**Saved data entries**
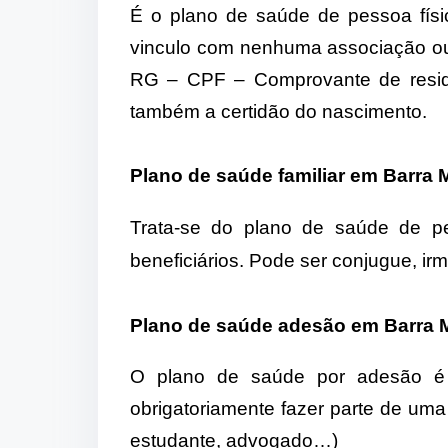
É o plano de saúde de pessoa fís
vinculo com nenhuma associação ou 
RG – CPF – Comprovante de residê
também a certidão do nascimento.
Plano de saúde familiar em Barra
Trata-se do plano de saúde de p
beneficiários. Pode ser conjugue, ir
Plano de saúde adesão em Barra
O plano de saúde por adesão é 
obrigatoriamente fazer parte de uma 
estudante, advogado…)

**Task**
Each entry should be output word for word, with no pictures carried over.

**Exercise solution**
É o plano de saúde de pessoa fís
vinculo com nenhuma associação ou 
RG – CPF – Comprovante de residê
também a certidão do nascimento.
Plano de saúde familiar em Barra
Trata-se do plano de saúde de p
beneficiários. Pode ser conjugue, ir
Plano de saúde adesão em Barra
O plano de saúde por adesão é 
obrigatoriamente fazer parte de uma 
estudante, advogado…)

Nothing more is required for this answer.